Zwei Jahre später erhält er den Auftrag für ein nationalsozialistisches Prestigeprojekt in Königsberg, für eine gewaltige Adlerskulptur von sieben Metern Spannbreite und drei Meter Höhe. „In den Krallen hatte er das Hakenkreuz. Und das sollte in Königsberg aufgestellt werden auf einem 12 Meter hohen Turm. Dazu kam es dann auch. Das ist ein ganz klares politisches Zeichen“, sagt Müller.
NS-Vergangenheit kein Thema des Museums
Im Graevenitz- Museum wird diese problematische Seite des Künstlers nicht sichtbar. Seine Tierfiguren sind präsent, einige Frauenbüsten, dann eine Reihe Landschaftsaquarelle. Auch auf der Homepage wird die Verbindung nur insofern thematisiert, als auf die Dissertation der Museumsleiterin hingewiesen wird: „Der Bildhauer Fritz von Graevenitz und die Staatliche Akademie der Bildenden Künste Stuttgart zwischen 1933 und 1945.“
Die Kunsthistorikerin Julia Müller räumt ein: „Die Lücke ist auf jeden Fall da.

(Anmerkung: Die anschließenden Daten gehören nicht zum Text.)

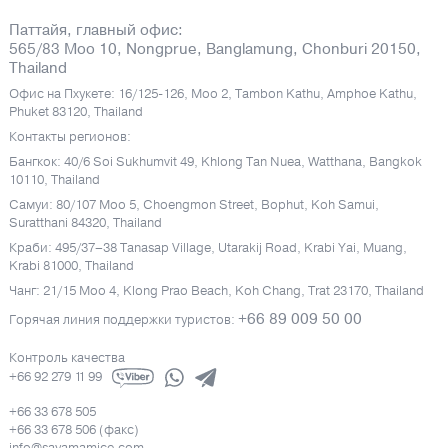
Паттайя, главный офис:
565/83 Moo 10, Nongprue, Banglamung, Chonburi 20150,
Thailand
Офис на Пхукете: 16/125-126, Moo 2, Tambon Kathu, Amphoe Kathu,
Phuket 83120, Thailand
Контакты регионов:
Бангкок: 40/6 Soi Sukhumvit 49, Khlong Tan Nuea, Watthana, Bangkok
10110, Thailand
Самуи: 80/107 Moo 5, Choengmon Street, Bophut, Koh Samui,
Suratthani 84320, Thailand
Краби: 495/37–38 Tanasap Village, Utarakij Road, Krabi Yai, Muang,
Krabi 81000, Thailand
Чанг: 21/15 Moo 4, Klong Prao Beach, Koh Chang, Trat 23170, Thailand
+66 89 009 50 00
Горячая линия поддержки туристов:
Контроль качества
+66 92 279 11 99
+66 33 678 505
+66 33 678 506 (факс)
info@sayamamice.com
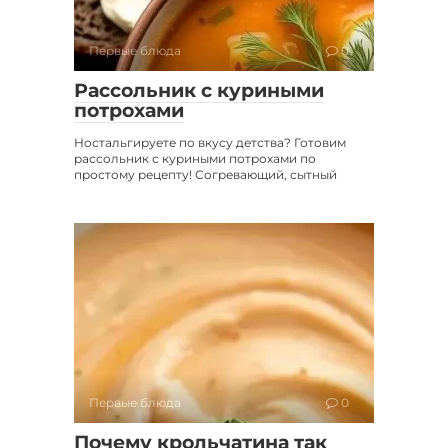
Первые блюда
0
Рассольник с куриными
потрохами
Ностальгируете по вкусу детства? Готовим
рассольник с куриными потрохами по
простому рецепту! Согревающий, сытный
Первые блюда
0
Почему крольчатина так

Und das verstehe ich auch. Man sieht, wenn man als Profi hier in das Museum kommt, dass einfach diese Zeit fehlt.“ Das sei wohl auch darauf zurückzuführen, dass die Familie des Künstlers das Museum zunächst alleine geführt habe: „Als Familie ist das sicherlich nicht der Schwerpunkt gewesen, den man da ausstellen wollte.“
Die Lücke schließen
15 Jahre Überzeugungsarbeit seien nötig gewesen. Heute sei man bereit, auch die problematische Zeit zu bearbeiten. „Da war der erste Schritt die Doktorarbeit. Der nächste Schritt ist jetzt, diese Werke in dem Kontext vorzustellen.“
Das bedeutet konkret: Ein großes, digitales Foto-Album, an dem derzeit noch gearbeitet wird, soll ab Sommer diese Lücke zumindest aufs Erste schließen. Museumsleiterin Julia Müller würde das NS-Kapitel des Bildhauers gern in einem Extra-Raum aufgreifen, steht aber in Verhandlungen darüber mit dem Land Baden-Württemberg als Besitzer des Hauses.
Viele NS-Werke gibt es nicht mehr
Hinzu kommt noch eine ganz andere Schwierigkeit. Außer einer Büste von Wolf Rüdiger Hess, dem Sohn von Rudolf Hess, und einem Heldensarkophag auf dem Friedhof von Schloss Solitude sei nicht mehr viel Ausstellbares aus dieser Zeit vorhanden, „was wirklich auch die Referenz auf diese Politik und auf die Wünsche der NS-Zeit genau darauf bezogen zeigt. Wir haben zwei Jugendfrauen von 1941, wir haben Büsten, wir haben Torsos. Aber ich habe keinen Adler, kein Porträt von Adolf Hitler. Alles das, was eigentlich die Zeit ausgemacht hat, ist nicht mehr vorhanden, weil die Leute auch aufgeräumt haben auf eine gewisse Art und Weise.“
Es sind so einige Fragezeichen, die nach dem Besuch des Graevenitz-Museums am Stuttgarter Schloß Solitude zurückbleiben. Höchste Zeit, aus dem idyllischen Dornröschenschlaf aufzuwachen.